→ YOUR ASSIGNMENT: Reproduce the records below exactly as they appear, omitting any pictures they contain.

→ DATASET RECORDS:
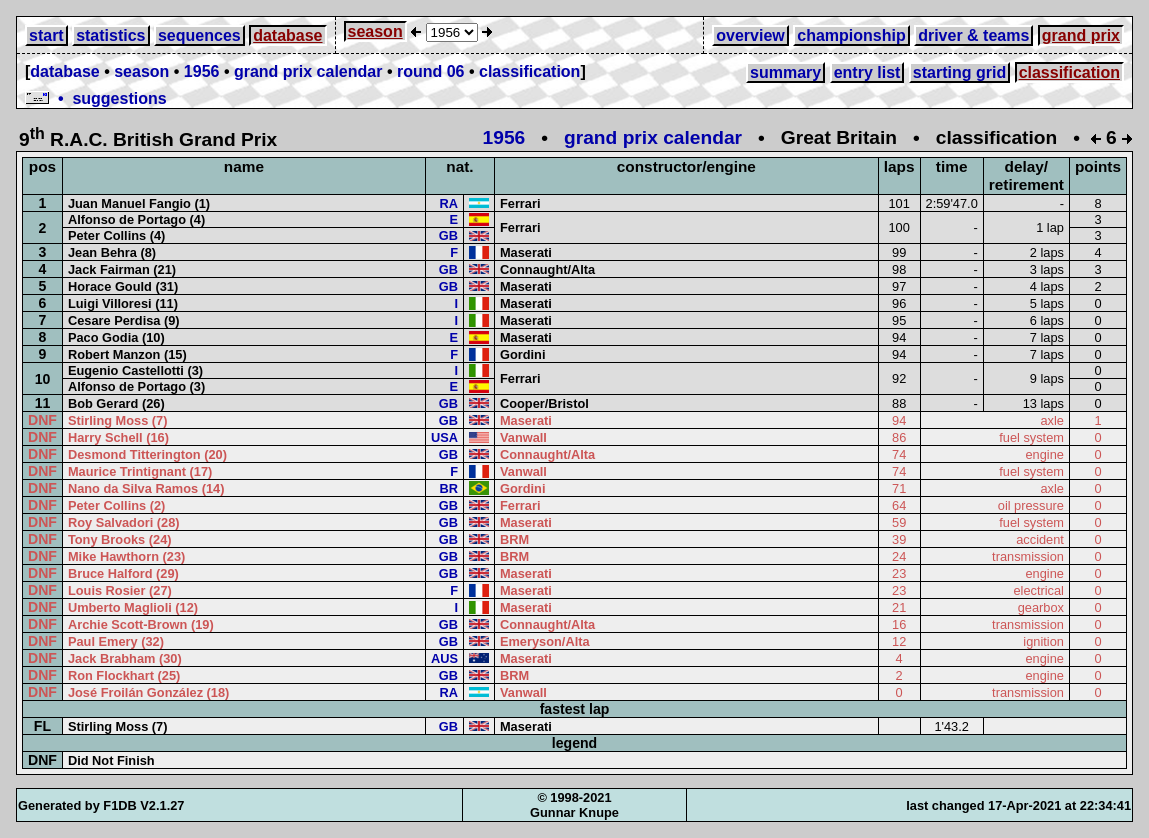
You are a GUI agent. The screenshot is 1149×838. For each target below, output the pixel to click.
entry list (867, 72)
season (375, 31)
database (287, 35)
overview (750, 35)
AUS (444, 658)
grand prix (1081, 35)
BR (448, 488)
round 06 (431, 71)
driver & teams (973, 35)
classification (529, 71)
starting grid (959, 72)
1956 (202, 71)
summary (785, 72)
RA (448, 203)
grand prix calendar (308, 71)
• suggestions (96, 98)
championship (851, 35)
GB (448, 235)
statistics (110, 35)
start (46, 35)
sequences (199, 35)
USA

→ ANSWER:
You are a GUI agent. The screenshot is 1149×838. For each target below, output the pixel to click.
entry list (867, 72)
season (375, 31)
database (287, 35)
overview (750, 35)
AUS (444, 658)
grand prix (1081, 35)
BR (448, 488)
round 06 (431, 71)
driver & teams (973, 35)
classification (529, 71)
starting grid (959, 72)
1956 (202, 71)
summary (785, 72)
RA (448, 203)
grand prix calendar (308, 71)
• suggestions (96, 98)
championship (851, 35)
GB (448, 235)
statistics (110, 35)
start (46, 35)
sequences (199, 35)
USA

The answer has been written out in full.